Your workplace or professional strengths are a blend of your natural talents, skills, competencies and personality. They are those work-related traits and qualities that you have cultivated over the course of several years of work and life experiences. Essentially, they are based on personal attributes that come naturally to you.

For example, “the ability to persevere in the face of adversity”, “a natural friendliness that makes it easy to build and cultivate relationships and bring out the best in people” or “an engaging sense of humor used to bring out the best in everyone” are all examples of strong workplace strengths. Your strengths are your unique value. They are what differentiate you from your competitors and help you stand out from a pool of similarly qualified candidates.
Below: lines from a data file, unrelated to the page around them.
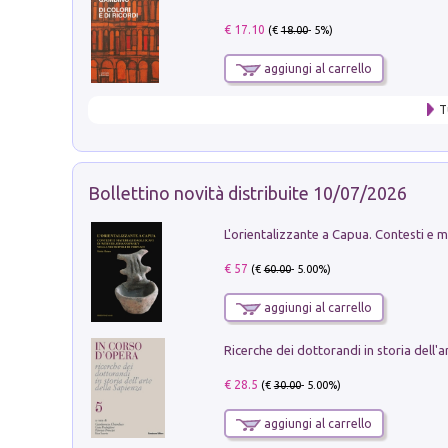
€ 17.10
(€
18.00
- 5%)
aggiungi al carrello
T
Bollettino novità distribuite 10/07/2026
€ 57
(€
60.00
- 5.00%)
aggiungi al carrello
€ 28.5
(€
30.00
- 5.00%)
aggiungi al carrello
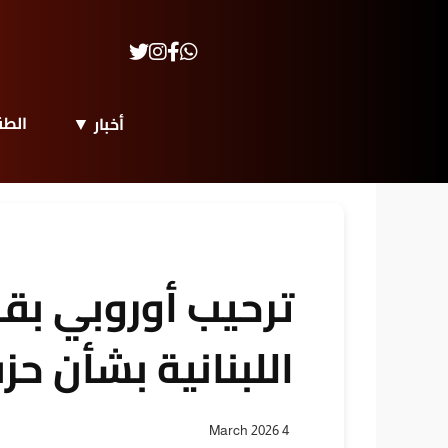
الط
أخبار
ترحيب أوروبي بقر
اللبنانية بشأن حز
4 March 2026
It is very important to realize that your workplace strengths are different from your job skills. Your skills are those generic competencies that enable you perform specific tasks. An Administrative Assistant, for example, needs the following skills to perform the role: “proficiency in MS office”, “ability to type 60 words per minute”, “accurate reporting”, etc. These are job skills and competencies, not strengths.
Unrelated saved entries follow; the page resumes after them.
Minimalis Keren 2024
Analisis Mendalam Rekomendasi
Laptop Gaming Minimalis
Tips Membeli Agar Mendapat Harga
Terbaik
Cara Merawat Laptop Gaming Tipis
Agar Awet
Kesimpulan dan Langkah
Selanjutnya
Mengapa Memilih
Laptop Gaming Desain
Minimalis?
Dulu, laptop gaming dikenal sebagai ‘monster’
Skills are a lot easier to acquire than strengths. For example, if you lack Ms Office skills, you may be able to learn it with a three-month hands-on training course. However, a strength is not so easy for anyone to acquire with a training course. This is why employers are more interested in your strengths than your skills as these are the defining characteristics that make you unique and differentiate you from everyone else.

Advantages of Using Your Professional Strengths

According to research by Gallup, people who use their strengths at work daily are six times more likely to be engaged on the job and less likely to experience stress or anxiety. When you use your strengths at work, you rapidly learn new skills and feel more energized, confident and esteemed.

When you get into a workplace that maximizes your personal strengths, you’ll know it instantly. Coming to work will no longer be a chore and even on the bad days, you’ll still feel as though you are being useful and getting things done. You’ll surprise yourself at how fast you scale up the professional ladder.

The thing is, employers watch for passion in what you’re doing, and the best way to find that dream job is by finding one that aligns well with your workplace strengths.

Knowing your strengths is essential to doing well and flourishing in a workplace as already mentioned, but not just in being happy. Your superiors will recognize your effort to do a job well even if you feel as though you are not putting in all that much effort at all. You will succeed in your career path much faster and easier than in a job that doesn’t allow you to use or develop your natural skillset.

As with any position, your skills will strengthen and your weaknesses will become less noticeable. Being in the right workplace will give you space and time to develop, strengthen and use these important personal skills to everyone’s benefit.